"Key Ingredients" of Deep Learning

Breaking down deep learning's 4 central components

By Evan Meade, 2020-01-07

Until very recently, I used the terms “deep learning,” “machine learning,” and “artificial intelligence” interchangeably to describe basically any algorithm which seemed to adjust itself automatically using data. Somewhere in that opaque process, I assumed there must be a kind of magical force guiding the code towards a more efficient form, since I had no real understanding of how such systems worked. Luckily, I recently read a book which helped introduce me to the revolutionary field of deep learning while remaining quite readable and accessible.

That book, of course, is the aptly titled Deep Learning, by John D. Kelleher, which belongs to the MIT Press Essential Knowledge series (cover above © 2019 The Massachusetts Institute of Technology). The goal of the short-ish book is to provide an accurate, yet non-technical introduction to the field of deep neural networks. In my opinion, it does a great job of explaining the field’s central concepts, though some chapters are admittedly more equation heavy than others. With this article, I hope to distill and clarify some of the book’s major insights both for those who were left with questions after reading it, and for those who are simply too busy to read it in the first place.

The first crucial part of this book is its explanation of the relationships and differences between the three terms I mentioned at the beginning: “deep learning,” “machine learning,” and “artificial intelligence.” Much to my surprise, they are actually not synonyms, though their definitions do overlap. Rather, they are subfields of one another, in a nested relationship as shown by this Venn diagram:

Deep learning Venn diagram; based on Figure 1.1 from Deep Learning (2019)

Thus, rather than being equivalent terms, each one describes a more specific kind of algorithm:

Artificial Intelligence (AI) – Very broad term describing algorithms that enable machines to learn, reason, and problem solve in a manner understandable to humans
Machine Learning – AI algorithms which “learn” from data by matching a given dataset with the best fitting function from a given set of functions
Deep Learning – Machine learning algorithms based on neural networks which have 2 or more “hidden” layers (sometimes they have hundreds)

So essentially, artificial intelligence describes all projects which have the goal of getting machines to think and act like humans. Machine learning then refers to a specific approach and subfield of AI which trains machines to “learn” from patterns in datasets. The most specific term, deep learning, refers to machine learning conducted using a particular kind of model called a deep neural network to represent the machine’s “brain.”

Another key takeaway from early on is what these algorithms are actually used for. Machine learning tasks are generally broken down into one of three categories. The most common type is “supervised learning,” where the algorithm is trained to match a given set of inputs to a given set of outputs. For instance, training a program to differentiate pictures of dogs and cats using labeled images would be a form of supervised learning.
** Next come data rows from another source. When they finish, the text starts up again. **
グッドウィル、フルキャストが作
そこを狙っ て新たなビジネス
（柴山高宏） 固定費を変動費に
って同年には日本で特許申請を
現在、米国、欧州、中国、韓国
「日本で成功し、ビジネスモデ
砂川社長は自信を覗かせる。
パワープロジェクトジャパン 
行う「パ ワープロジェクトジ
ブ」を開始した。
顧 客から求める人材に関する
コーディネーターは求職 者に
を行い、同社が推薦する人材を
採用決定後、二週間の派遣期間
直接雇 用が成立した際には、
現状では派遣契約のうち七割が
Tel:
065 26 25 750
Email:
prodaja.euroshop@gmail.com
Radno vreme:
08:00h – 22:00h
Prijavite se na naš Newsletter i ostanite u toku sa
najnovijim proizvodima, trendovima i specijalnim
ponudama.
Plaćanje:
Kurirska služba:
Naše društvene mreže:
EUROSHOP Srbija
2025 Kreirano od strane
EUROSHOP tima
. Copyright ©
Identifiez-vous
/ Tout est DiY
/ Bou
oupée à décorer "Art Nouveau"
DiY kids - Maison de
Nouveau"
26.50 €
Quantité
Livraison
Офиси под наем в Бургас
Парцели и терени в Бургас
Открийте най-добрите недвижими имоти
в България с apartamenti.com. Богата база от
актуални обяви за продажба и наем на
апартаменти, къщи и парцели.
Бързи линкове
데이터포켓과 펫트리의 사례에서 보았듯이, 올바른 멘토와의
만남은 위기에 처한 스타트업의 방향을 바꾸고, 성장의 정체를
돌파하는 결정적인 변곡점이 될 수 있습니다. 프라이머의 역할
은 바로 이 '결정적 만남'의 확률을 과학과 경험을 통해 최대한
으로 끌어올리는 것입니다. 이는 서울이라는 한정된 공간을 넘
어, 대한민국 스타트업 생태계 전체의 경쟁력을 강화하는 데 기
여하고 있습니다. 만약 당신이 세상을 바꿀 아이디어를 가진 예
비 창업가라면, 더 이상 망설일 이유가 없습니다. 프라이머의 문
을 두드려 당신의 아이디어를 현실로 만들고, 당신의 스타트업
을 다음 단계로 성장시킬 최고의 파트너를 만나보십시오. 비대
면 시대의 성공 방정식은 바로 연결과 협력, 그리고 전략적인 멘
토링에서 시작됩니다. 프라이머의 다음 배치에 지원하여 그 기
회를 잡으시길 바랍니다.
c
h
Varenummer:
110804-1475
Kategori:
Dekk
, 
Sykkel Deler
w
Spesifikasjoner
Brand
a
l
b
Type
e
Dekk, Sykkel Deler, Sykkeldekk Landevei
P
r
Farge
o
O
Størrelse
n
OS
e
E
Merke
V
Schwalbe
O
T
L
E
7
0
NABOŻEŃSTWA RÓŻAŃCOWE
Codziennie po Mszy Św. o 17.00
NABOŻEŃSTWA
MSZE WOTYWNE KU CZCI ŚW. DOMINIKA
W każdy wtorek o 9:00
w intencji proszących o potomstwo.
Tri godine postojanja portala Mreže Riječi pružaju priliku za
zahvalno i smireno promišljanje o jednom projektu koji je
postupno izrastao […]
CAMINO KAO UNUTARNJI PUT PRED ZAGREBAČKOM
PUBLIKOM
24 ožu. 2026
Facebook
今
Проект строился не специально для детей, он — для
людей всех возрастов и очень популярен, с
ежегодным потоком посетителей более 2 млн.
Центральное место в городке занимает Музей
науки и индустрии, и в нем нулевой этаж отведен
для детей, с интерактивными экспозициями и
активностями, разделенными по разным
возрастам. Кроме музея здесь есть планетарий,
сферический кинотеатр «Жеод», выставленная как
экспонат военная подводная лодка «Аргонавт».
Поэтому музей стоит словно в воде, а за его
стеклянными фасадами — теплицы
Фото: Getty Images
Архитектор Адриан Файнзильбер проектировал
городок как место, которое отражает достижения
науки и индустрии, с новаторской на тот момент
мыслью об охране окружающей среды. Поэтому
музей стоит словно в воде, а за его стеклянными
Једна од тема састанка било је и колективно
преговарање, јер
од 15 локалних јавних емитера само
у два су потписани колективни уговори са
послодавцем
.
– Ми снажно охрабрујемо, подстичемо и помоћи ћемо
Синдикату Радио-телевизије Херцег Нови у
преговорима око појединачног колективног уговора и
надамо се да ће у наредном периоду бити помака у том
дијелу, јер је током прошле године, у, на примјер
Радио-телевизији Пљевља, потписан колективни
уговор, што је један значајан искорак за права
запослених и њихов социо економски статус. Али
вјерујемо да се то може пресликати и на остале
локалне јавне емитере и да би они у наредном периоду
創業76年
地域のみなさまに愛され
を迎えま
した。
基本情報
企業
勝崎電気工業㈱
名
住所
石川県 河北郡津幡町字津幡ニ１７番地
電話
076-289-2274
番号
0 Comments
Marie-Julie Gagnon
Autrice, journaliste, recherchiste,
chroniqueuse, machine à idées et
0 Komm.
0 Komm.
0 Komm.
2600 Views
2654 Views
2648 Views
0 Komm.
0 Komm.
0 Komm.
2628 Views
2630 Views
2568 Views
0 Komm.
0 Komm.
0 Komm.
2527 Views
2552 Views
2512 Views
However, one drawback of this kind of learning is that annotating large datasets with the desired outputs can be very expensive. Another option would be to use “unsupervised learning,” where the algorithm “clusters” similar sets of inputs together, without being given a desired output. To follow the prior analogy, this would involve the program finding groups of images with similar kinds of features. These may happen to line up with the desired output of cats and dogs, or they may provide new insights into the data altogether.

Finally, there is “reinforcement learning,” which is the strange middle ground between the other types of machine learning. This would describe learning where there is a desired end goal, but no specifically desired path to get there. The best example of this would be a program trained to play a complex board game, such as Go. In this game, 2 opponents take turns placing stones on a 19×19 grid, with the goal of surrounding more territory than the opponent. The goal is clear: surround more area than the opponent. However, this requires a large number of moves, each of which invites a large number of possibilities. In short, it is very difficult to judge a particular move as “correct,” though it is trivial to judge a game’s result as “correct.” Advanced methods are used in reinforcement learning to train programs in these kinds of scenarios.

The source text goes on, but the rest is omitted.